Phantom Sensations and Pains

Phantom sensations occur after loss of a part of the body, most commonly a limb.

The person feels that the part of the body is still there. If it is painful as well then it is known as phantom pain. This latter scenario is more likely to occur if the part of the body that has been lost was painful prior to its loss. Phantom pain is also more likely if the part is lost as a result of a painful, traumatic accident.

The symptoms given are neuropathic in nature and are often accompanied by sympathetic signs.

More common than phantom pain with a lost limb is pain at the end of the stump. This is usually a result of the cut nerves growing swellings at the ends called neuromas. These give off painful signals in the absence of an ongoing painful stimulus. Other common causes are ulceration of the skin and pain in the stump scar.

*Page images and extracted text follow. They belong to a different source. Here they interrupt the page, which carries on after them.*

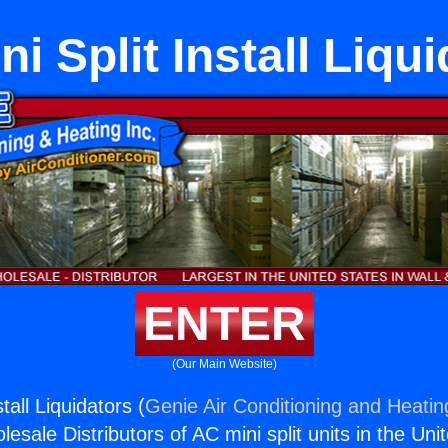
i Split Install Liqu
ENTER
(Our Main Website)
tall Liquidators (
Genie Air Conditioning and Heating
esale Distributors of AC mini split units in the Uni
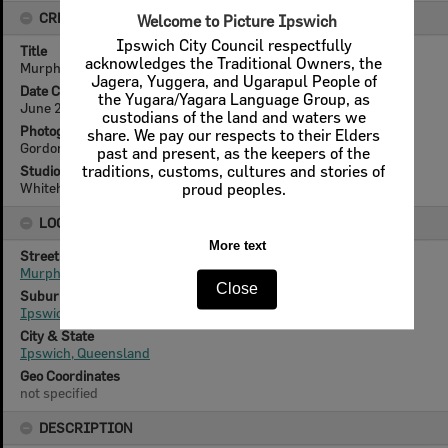
CREATOR DETAILS
Title
Murphy Street from Denmark Hill, Ipswich, 2013
Date Created
June 2013
Photographer
Gordon Reeves (1963- )
Studio
Whitehead Studios
LOCATION
Street
Murphy Street
Suburb
Ipswich
City & State
Ipswich, Queensland
Geo Coordinates
not specified
DESCRIPTION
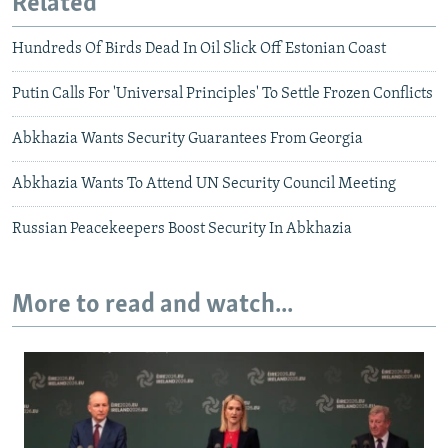
Related
Hundreds Of Birds Dead In Oil Slick Off Estonian Coast
Putin Calls For 'Universal Principles' To Settle Frozen Conflicts
Abkhazia Wants Security Guarantees From Georgia
Abkhazia Wants To Attend UN Security Council Meeting
Russian Peacekeepers Boost Security In Abkhazia
More to read and watch...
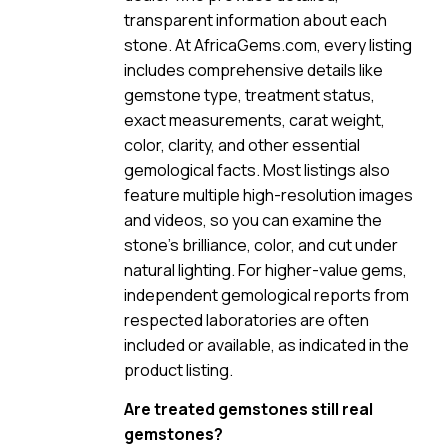
transparent information about each
stone. At AfricaGems.com, every listing
includes comprehensive details like
gemstone type, treatment status,
exact measurements, carat weight,
color, clarity, and other essential
gemological facts. Most listings also
feature multiple high-resolution images
and videos, so you can examine the
stone’s brilliance, color, and cut under
natural lighting. For higher-value gems,
independent gemological reports from
respected laboratories are often
included or available, as indicated in the
product listing.
Are treated gemstones still real
gemstones?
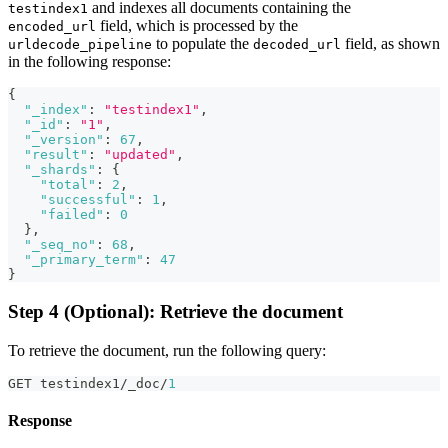
and indexes all documents containing the
testindex1
field, which is processed by the
encoded_url
to populate the
field, as shown
urldecode_pipeline
decoded_url
in the following response:
{
"_index"
:
"testindex1"
,
"_id"
:
"1"
,
"_version"
:
67
,
"result"
:
"updated"
,
"_shards"
:
{
"total"
:
2
,
"successful"
:
1
,
"failed"
:
0
}
,
"_seq_no"
:
68
,
"_primary_term"
:
47
}
Step 4 (Optional): Retrieve the document
To retrieve the document, run the following query:
GET testindex1/_doc/
1
Response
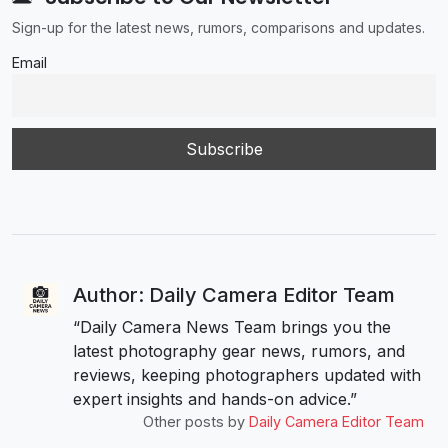
Sign-up for the latest news, rumors, comparisons and updates.
Email
Author: Daily Camera Editor Team
“Daily Camera News Team brings you the
latest photography gear news, rumors, and
reviews, keeping photographers updated with
expert insights and hands-on advice.”
Other posts by
Daily Camera Editor Team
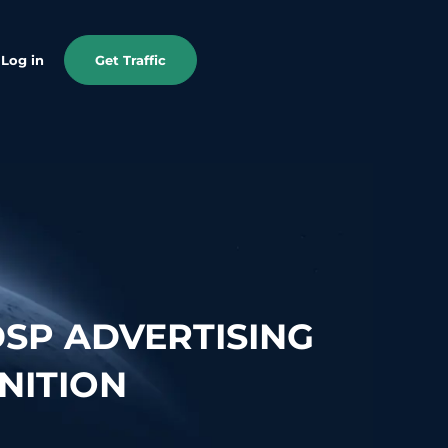
Log in
Get Traffic
SP ADVERTISING
NITION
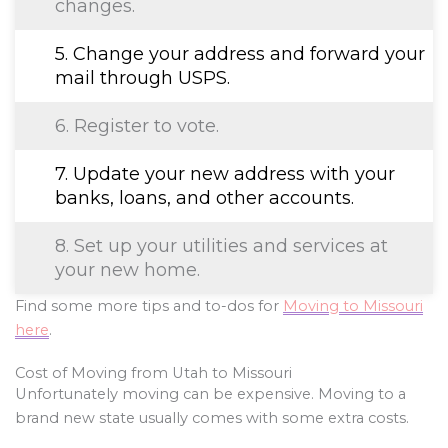
changes.
5. Change your address and forward your
mail through USPS.
6. Register to vote.
7. Update your new address with your
banks, loans, and other accounts.
8. Set up your utilities and services at
your new home.
Find some more tips and to-dos for
Moving to Missouri
here
.
Cost of Moving from Utah to Missouri
Unfortunately moving can be expensive. Moving to a
brand new state usually comes with some extra costs.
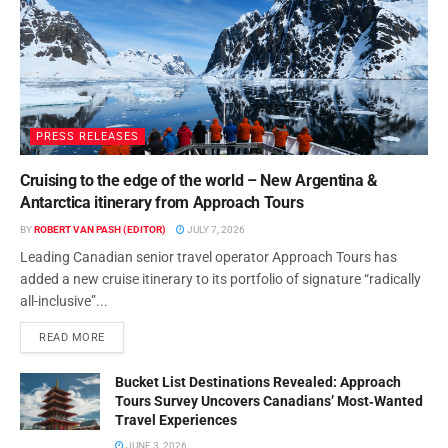
PRESS RELEASES
Cruising to the edge of the world – New Argentina &
Antarctica itinerary from Approach Tours
BY
ROBERT VAN PASH (EDITOR)
JULY 7, 2026
Leading Canadian senior travel operator Approach Tours has
added a new cruise itinerary to its portfolio of signature “radically
all-inclusive”...
READ MORE
Bucket List Destinations Revealed: Approach
Tours Survey Uncovers Canadians’ Most‑Wanted
Travel Experiences
JUNE 3, 2026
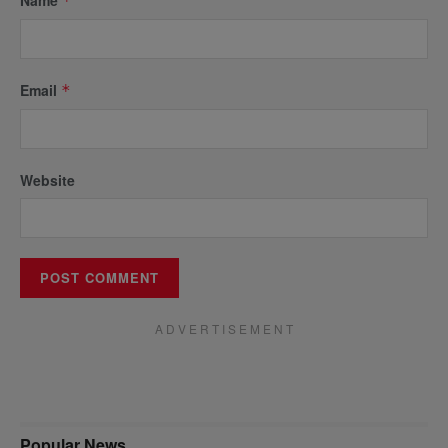
*
Email
*
Website
A D V E R T I S E M E N T
Popular News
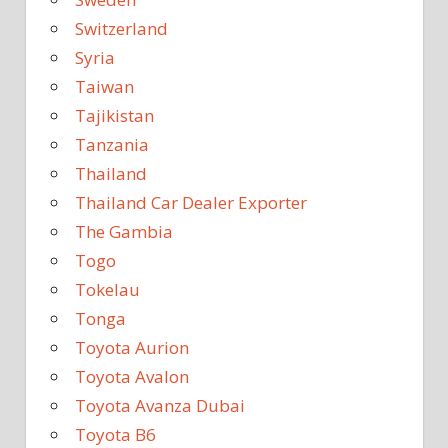
Switzerland
Syria
Taiwan
Tajikistan
Tanzania
Thailand
Thailand Car Dealer Exporter
The Gambia
Togo
Tokelau
Tonga
Toyota Aurion
Toyota Avalon
Toyota Avanza Dubai
Toyota B6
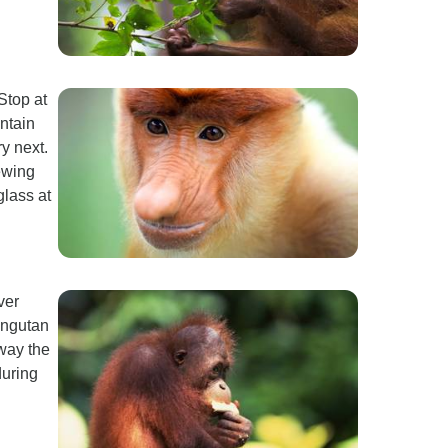
Stop at
ntain
y next.
ewing
lass at
ver
angutan
sway the
during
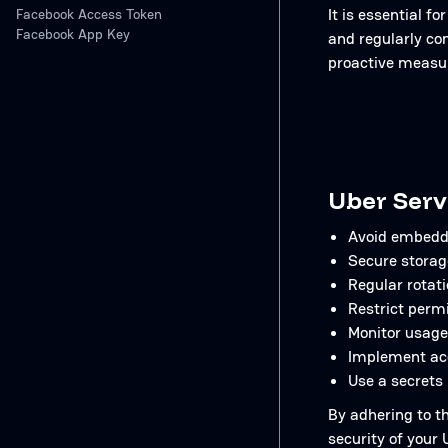
It is essential 
Facebook Access Token
Facebook App Key
and regularly co
proactive measur
Uber Serv
Avoid embeddi
Secure storag
Regular rotati
Restrict permi
Monitor usage
Implement acc
Use a secrets
By adhering to t
security of your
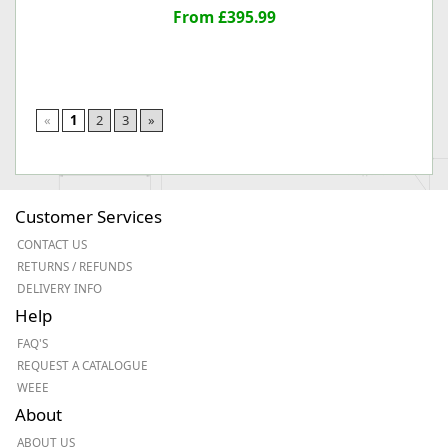
From £395.99
«
1
2
3
»
Customer Services
CONTACT US
RETURNS / REFUNDS
DELIVERY INFO
Help
FAQ'S
REQUEST A CATALOGUE
WEEE
About
ABOUT US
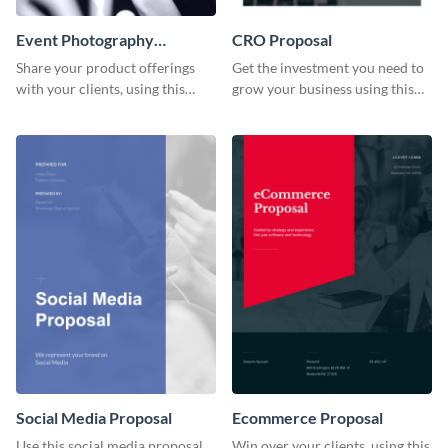
Event Photography
CRO Proposal
Proposal
Share your product offerings
Get the investment you need to
with your clients, using this
grow your business using this
attractive event photography
CRO proposal template.
proposal template.
Social Media Proposal
Ecommerce Proposal
Use this social media proposal
Win over your clients, using this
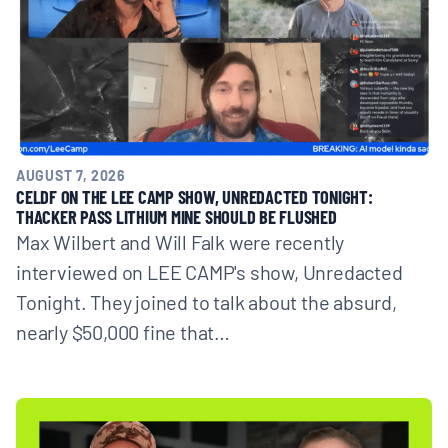
AUGUST 7, 2026
CELDF ON THE LEE CAMP SHOW, UNREDACTED TONIGHT:
THACKER PASS LITHIUM MINE SHOULD BE FLUSHED
Max Wilbert and Will Falk were recently
interviewed on LEE CAMP's show, Unredacted
Tonight. They joined to talk about the absurd,
nearly $50,000 fine that…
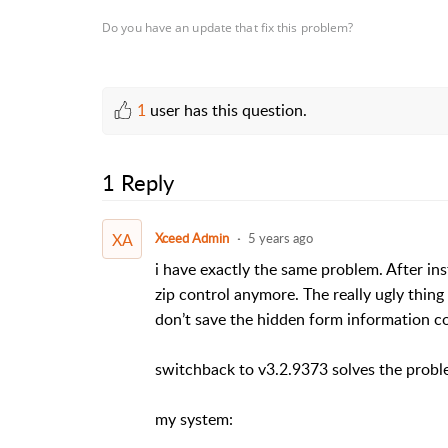
Do you have an update that fix this problem?
1
user has this question.
1 Reply
XA
Xceed Admin
5 years ago
i have exactly the same problem. After ins
zip control anymore. The really ugly thin
don’t save the hidden form information c
switchback to v3.2.9373 solves the probl
my system:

Phantom sensations and pains are thought to be due to a rewiring of the central nervous system which occurred while the now absent part was still attached. When this part is removed the memory of pain in the brain remains. This memory is subconscious and cannot be controlled and is also thought to be recorded is more than one area of the brain and spinal cord at the same time. This makes treatment difficult but recent work has shown a good response in these patients to Gabapentin. In addition, other neuropathic agents may be just as successful in any individual, side-effects permitting. Some patients respond to TENS machines or mirror box therapy. Some people respond poorly to all the basic treatments and may need to be put forward for a trial of a spinal cord stimulator.

Telescoping is a sensation of the phantom limb retracting towards the remains of the limb.